◆ Problem details: Whenever the string "with" turns up in a line below, that line should be copied.

___ Exercise data

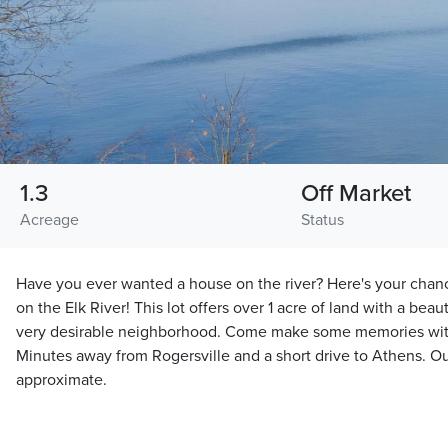
1.3
Off Market
Acreage
Status
Have you ever wanted a house on the river? Here's your chan
on the Elk River! This lot offers over 1 acre of land with a beauti
very desirable neighborhood. Come make some memories with 
Minutes away from Rogersville and a short drive to Athens. O
approximate.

______

◆ Response to this exercise:
on the Elk River! This lot offers over 1 acre of land with a beauti
very desirable neighborhood. Come make some memories with 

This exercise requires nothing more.